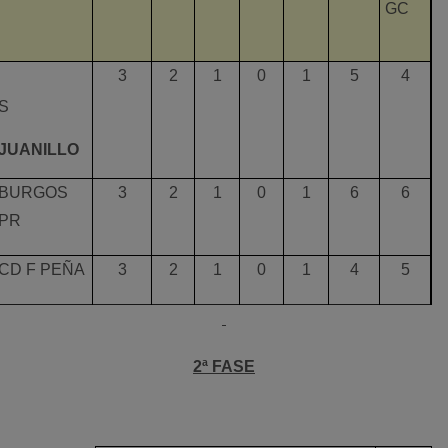
GC
3
2
1
0
1
5
4
S
JUANILLO
BURGOS
3
2
1
0
1
6
6
PR
CD F PEÑA
3
2
1
0
1
4
5
2ª FASE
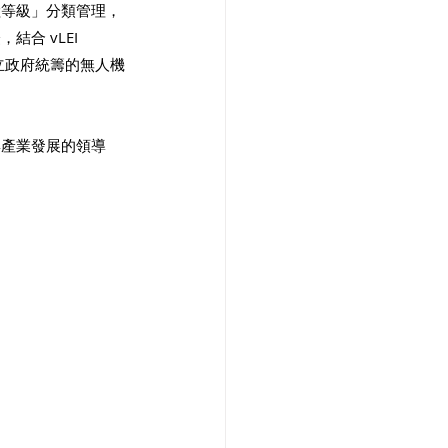
險等級」分類管理，
 vLEI 
以及建立政府統籌的無人機
與產業發展的領導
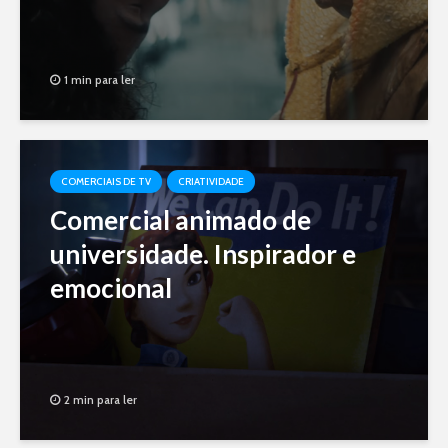
1 min para ler
COMERCIAIS DE TV
CRIATIVIDADE
Comercial animado de
universidade. Inspirador e
emocional
2 min para ler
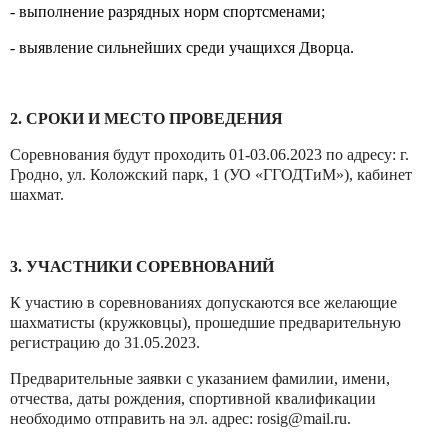
- выполнение разрядных норм спортсменами;
- выявление сильнейших среди учащихся Дворца.
2. СРОКИ И МЕСТО ПРОВЕДЕНИЯ
Соревнования будут проходить 01-03.06.2023 по адресу: г.
Гродно, ул. Коложский парк, 1 (УО «ГГОДТиМ»), кабинет
шахмат.
3. УЧАСТНИКИ СОРЕВНОВАНИЙ
К участию в соревнованиях допускаются все желающие
шахматисты (кружковцы), прошедшие предварительную
регистрацию до 31.05.2023.
Предварительные заявки с указанием фамилии, имени,
отчества, даты рождения, спортивной квалификации
необходимо отправить на эл. адрес:
r
os
ig
@mail.ru
.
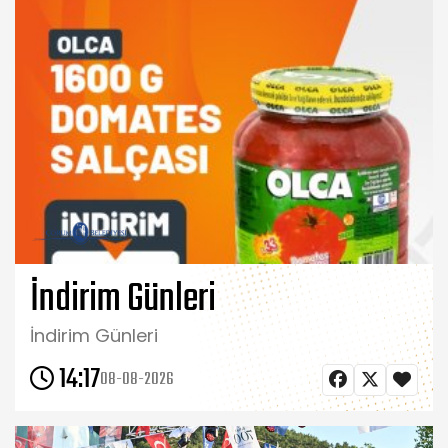
İndirim Günleri
İndirim Günleri
14:17
08-08-2026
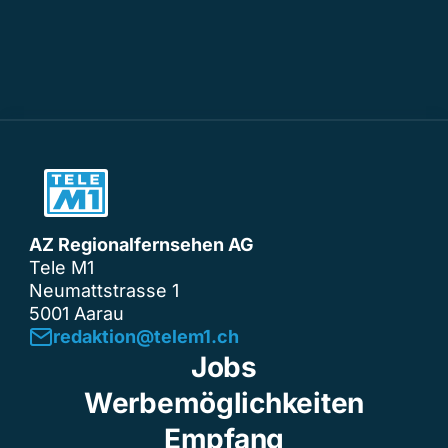
AZ Regionalfernsehen AG
Tele M1
Neumattstrasse 1
5001 Aarau
redaktion@telem1.ch
Jobs
Werbemöglichkeiten
Empfang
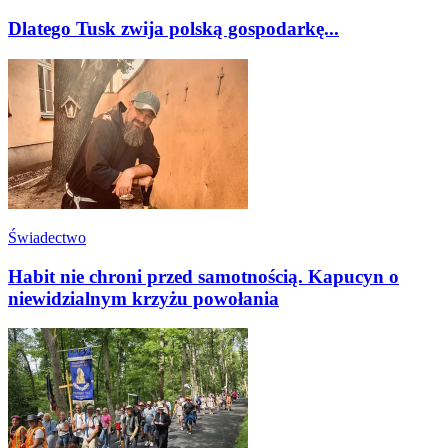
Dlatego Tusk zwija polską gospodarkę...
Świadectwo
Habit nie chroni przed samotnością. Kapucyn o
niewidzialnym krzyżu powołania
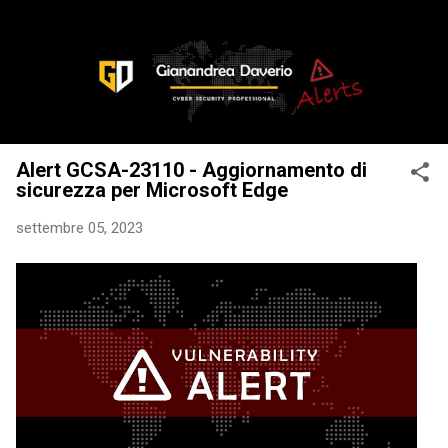
Passa ai contenuti principali
Alert GCSA-23110 - Aggiornamento di
sicurezza per Microsoft Edge
settembre 05, 2023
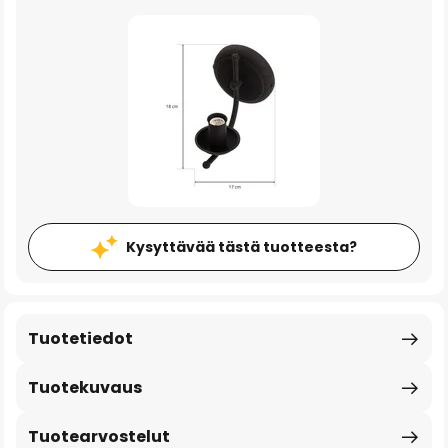
Kysyttävää tästä tuotteesta?
Tuotetiedot
Tuotekuvaus
Tuotearvostelut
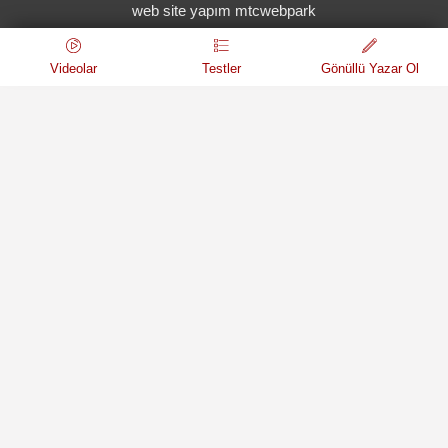
web site yapım mtcwebpark
Videolar
Testler
Gönüllü Yazar Ol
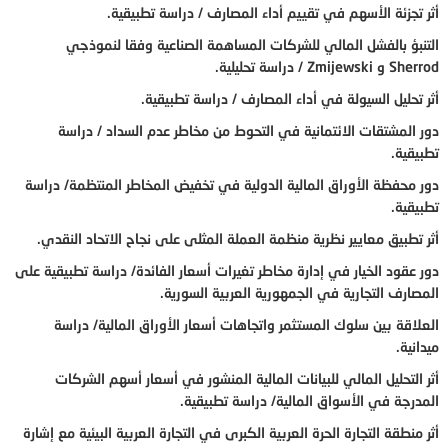
أثر تجزئة الأسهم في تقييم أداء المصارف / دراسة تطبيقية.
التنبؤ بالفشل المالي للشركات المساهمة الصناعية وفقا لنموذجي
Sherrod
و
Zmijewski
/ دراسة تحليلية.
أثر تحليل السيولة في أداء المصارف / دراسة تطبيقية.
دور المشتقات الائتمانية في التحوط من مخاطر عدم السداد / دراسة
تطبيقية.
دور محفظة الأوراق المالية الدولية في تخفيض المخاطر المنتظمة/ دراسة
تطبيقية.
أثر تطبيق معايير نظرية منظمة العملة المثلى على نجاح الاتحاد النقدي.
دور عقود الخيار في إدارة مخاطر تغيرات أسعار الفائدة/ دراسة تطبيقية على
المصارف التجارية في الجمهورية العربية السورية.
العلاقة بين سلوك المستثمر واتجاهات أسعار الأوراق المالية/ دراسة
ميدانية.
أثر التحليل المالي للبيانات المالية المنشور في أسعار أسهم الشركات
المدرجة في الأسواق المالية/ دراسة تطبيقية.
أثر منطقة التجارة الحرة العربية الكبرى في التجارة العربية البيئية مع إشارة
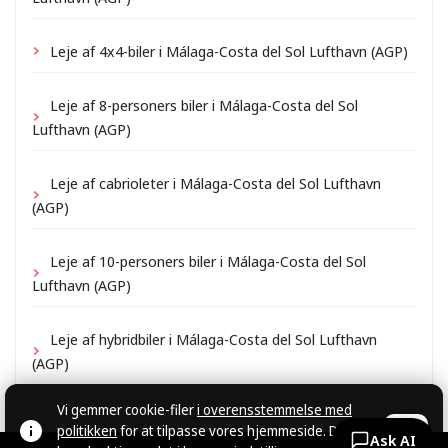
Leje af 4x4-biler i Málaga-Costa del Sol Lufthavn (AGP)
Leje af 8-personers biler i Málaga-Costa del Sol
Lufthavn (AGP)
Leje af cabrioleter i Málaga-Costa del Sol Lufthavn
(AGP)
Leje af 10-personers biler i Málaga-Costa del Sol
Lufthavn (AGP)
Leje af hybridbiler i Málaga-Costa del Sol Lufthavn
(AGP)
Vi gemmer cookie-filer
i overensstemmelse med
politikken
for at tilpasse vores hjemmeside. Du
OK
Ask AI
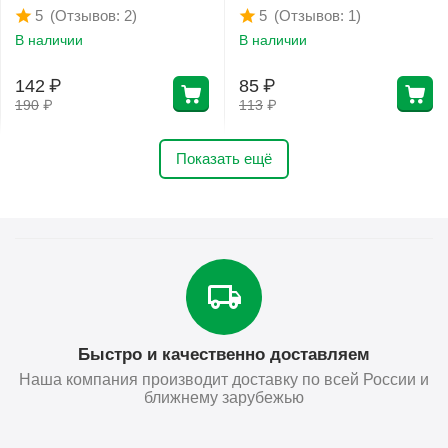
(Отзывов: 2)
(Отзывов: 1)
5
5
В наличии
В наличии
142
₽
85
₽
190
₽
113
₽
Показать ещё
Быстро и качественно доставляем
Наша компания производит доставку по всей России и
ближнему зарубежью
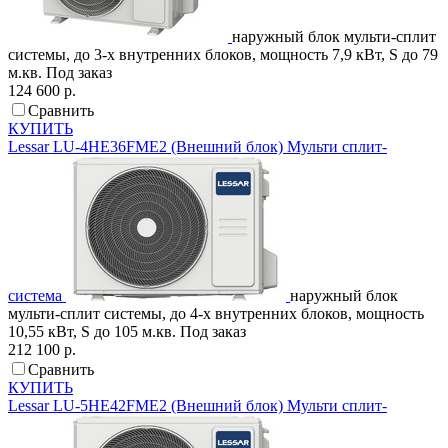
наружный блок мульти-сплит
системы, до 3-х внутренних блоков, мощность 7,9 кВт, S до 79
м.кв.
Под заказ
124 600 р.
Сравнить
КУПИТЬ
Lessar
LU-4HE36FME2 (Внешний блок)
Мульти сплит-
система
наружный блок
мульти-сплит системы, до 4-х внутренних блоков, мощность
10,55 кВт, S до 105 м.кв.
Под заказ
212 100 р.
Сравнить
КУПИТЬ
Lessar
LU-5HE42FME2 (Внешний блок)
Мульти сплит-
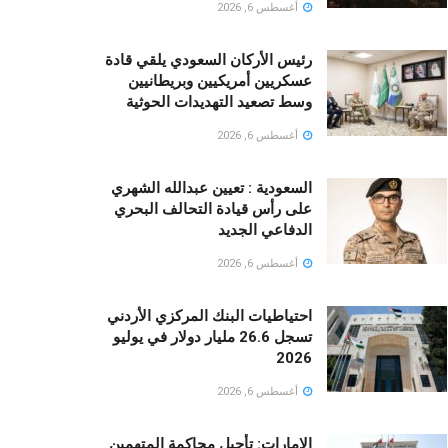
أغسطس 6, 2026
رئيس الأركان السعودي يلقي قادة
عسكريين أمريكيين وبريطانيين
وسط تصعيد التهديدات الحوثية
أغسطس 6, 2026
السعودية : تعيين عبدالله الشهري
على رأس قيادة التحالف البحري
الدفاعي الجديد
أغسطس 6, 2026
احتياطيات البنك المركزي الأردني
تسجل 26.6 مليار دولار في يوليو
2026
أغسطس 6, 2026
الإمارات: تأجيل محاكمة المتهمين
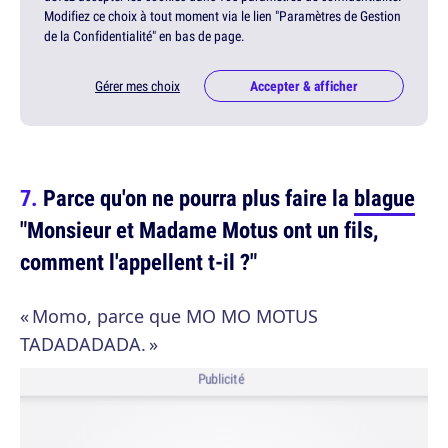
Modifiez ce choix à tout moment via le lien "Paramètres de Gestion
de la Confidentialité" en bas de page.
Gérer mes choix
Accepter & afficher
Parce qu'on ne pourra plus faire la
blague
"Monsieur et Madame Motus ont un fils,
comment l'appellent t-il ?"
« Momo, parce que MO MO MOTUS
TADADADADA. »
Publicité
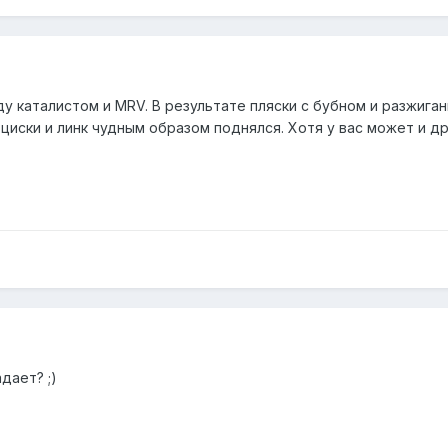
ду каталистом и MRV. В результате пляски с бубном и разжиг
у циски и линк чудным образом поднялся. Хотя у вас может и др
дает? ;)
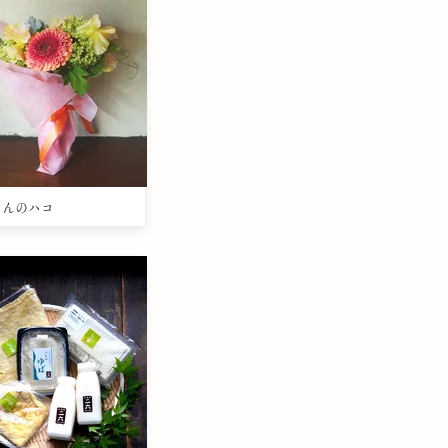
きさんのハコ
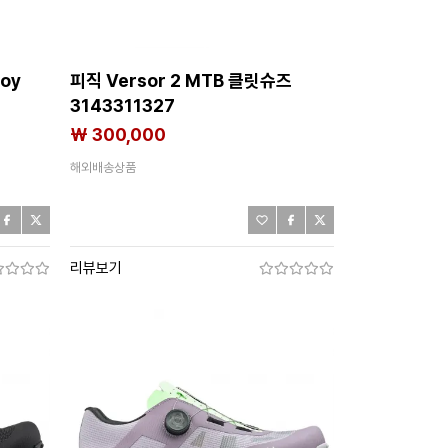
loy
피직 Versor 2 MTB 클릿슈즈
3143311327
₩ 300,000
해외배송상품
리뷰보기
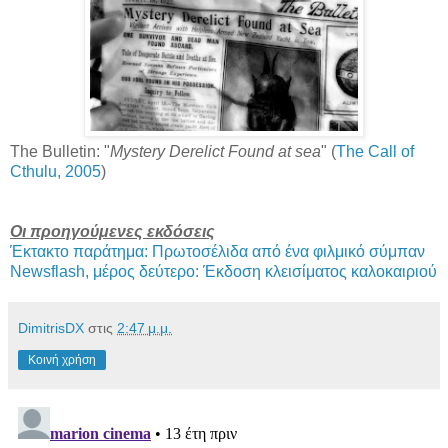
The Bulletin: "
Mystery Derelict Found at sea
" (
The Call of
Cthulu, 2005
)
Οι προηγούμενες εκδόσεις
Έκτακτο παράτημα: Πρωτοσέλιδα από ένα φιλμικό σύμπαν
Newsflash, μέρος δεύτερο: Έκδοση κλεισίματος καλοκαιριού
DimitrisDX
στις
2:47 μ.μ.
Κοινή χρήση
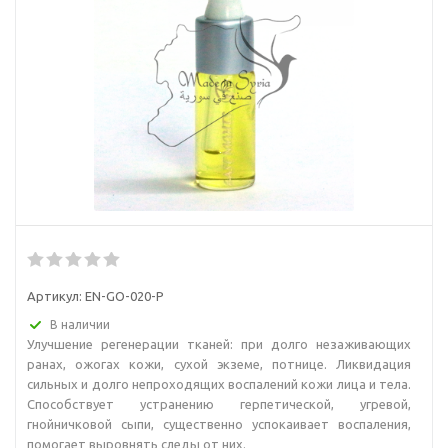
Артикул:
EN-GO-020-P
В наличии
Улучшение регенерации тканей: при долго незаживающих
ранах, ожогах кожи, сухой экземе, потнице. Ликвидация
сильных и долго непроходящих воспалений кожи лица и тела.
Способствует устранению герпетической, угревой,
гнойничковой сыпи, существенно успокаивает воспаления,
помогает выровнять следы от них.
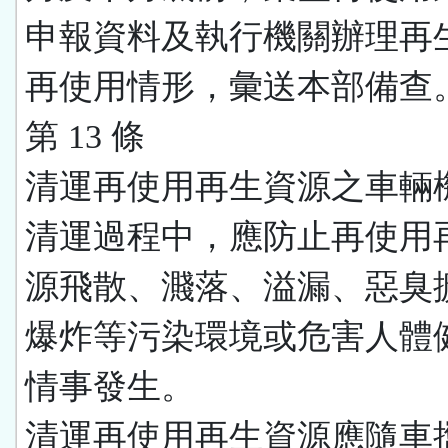
申報資料及執行機關辦理再
再使用情形，彙送本部備查
第 13 條
清運再使用再生資源之車輛
清運過程中，應防止再使用
源飛散、濺落、溢漏、惡臭
爆炸等污染環境或危害人體
情事發生。
清運再使用再生資源應隨車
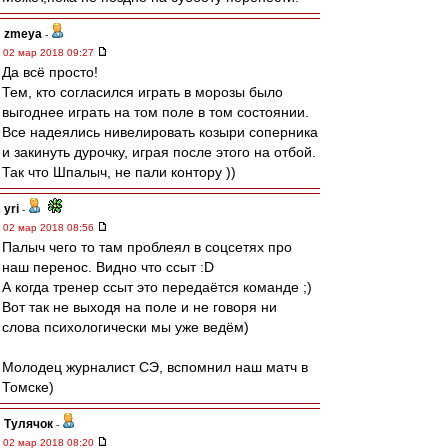
zmeya
-
02 мар 2018 09:27
Да всё просто!
Тем, кто согласился играть в морозы было
выгоднее играть на том поле в том состоянии.
Все надеялись нивелировать козыри соперника
и закинуть дурочку, играя после этого на отбой.
Так что Шпалыч, не пали контору ))
yri
-
02 мар 2018 08:56
Палыч чего то там проблеял в соцсетях про
наш перенос. Видно что ссыт :D
А когда тренер ссыт это передаётся команде ;)
Вот так не выходя на поле и не говоря ни
слова психологически мы уже ведём)
Молодец журналист СЭ, вспомнил наш матч в
Томске)
Тулячок
-
02 мар 2018 08:20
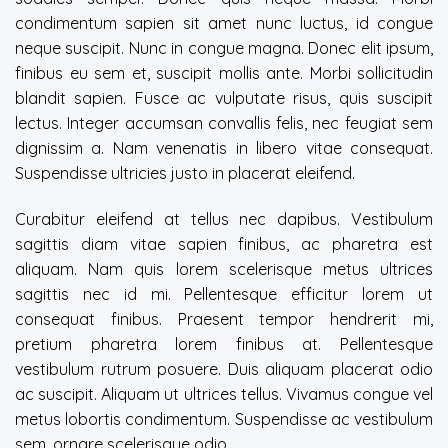
condimentum sapien sit amet nunc luctus, id congue
neque suscipit. Nunc in congue magna. Donec elit ipsum,
finibus eu sem et, suscipit mollis ante. Morbi sollicitudin
blandit sapien. Fusce ac vulputate risus, quis suscipit
lectus. Integer accumsan convallis felis, nec feugiat sem
dignissim a. Nam venenatis in libero vitae consequat.
Suspendisse ultricies justo in placerat eleifend.
Curabitur eleifend at tellus nec dapibus. Vestibulum
sagittis diam vitae sapien finibus, ac pharetra est
aliquam. Nam quis lorem scelerisque metus ultrices
sagittis nec id mi. Pellentesque efficitur lorem ut
consequat finibus. Praesent tempor hendrerit mi,
pretium pharetra lorem finibus at. Pellentesque
vestibulum rutrum posuere. Duis aliquam placerat odio
ac suscipit. Aliquam ut ultrices tellus. Vivamus congue vel
metus lobortis condimentum. Suspendisse ac vestibulum
sem, ornare scelerisque odio.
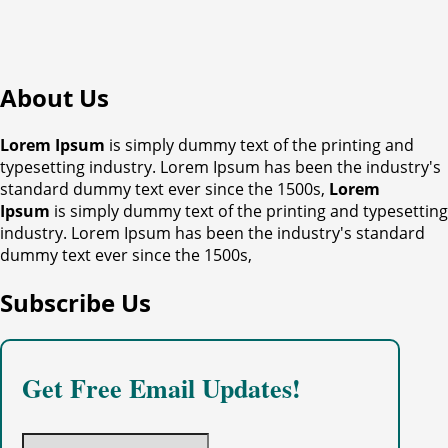
About Us
Lorem Ipsum
is simply dummy text of the printing and
typesetting industry. Lorem Ipsum has been the industry's
standard dummy text ever since the 1500s,
Lorem
Ipsum
is simply dummy text of the printing and typesetting
industry. Lorem Ipsum has been the industry's standard
dummy text ever since the 1500s,
Subscribe Us
Get Free Email Updates!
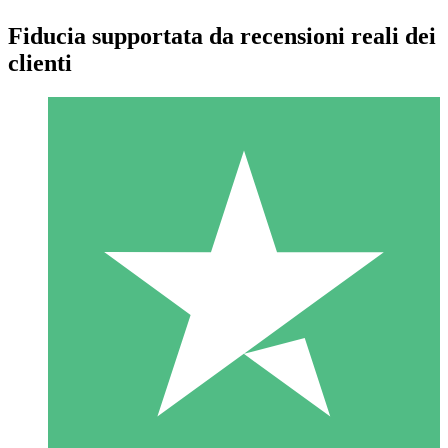
Fiducia supportata da recensioni reali dei
clienti
Pacchetti di Crediti Individuali
Paga a consumo con crediti di download. Nessun impegno
mensile richiesto.
1 Download
10
US$
00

:::::

- Work to be completed
Tell how many lines of the data contain "consequat". Nothing but the number belongs in the reply.

- Task solution
2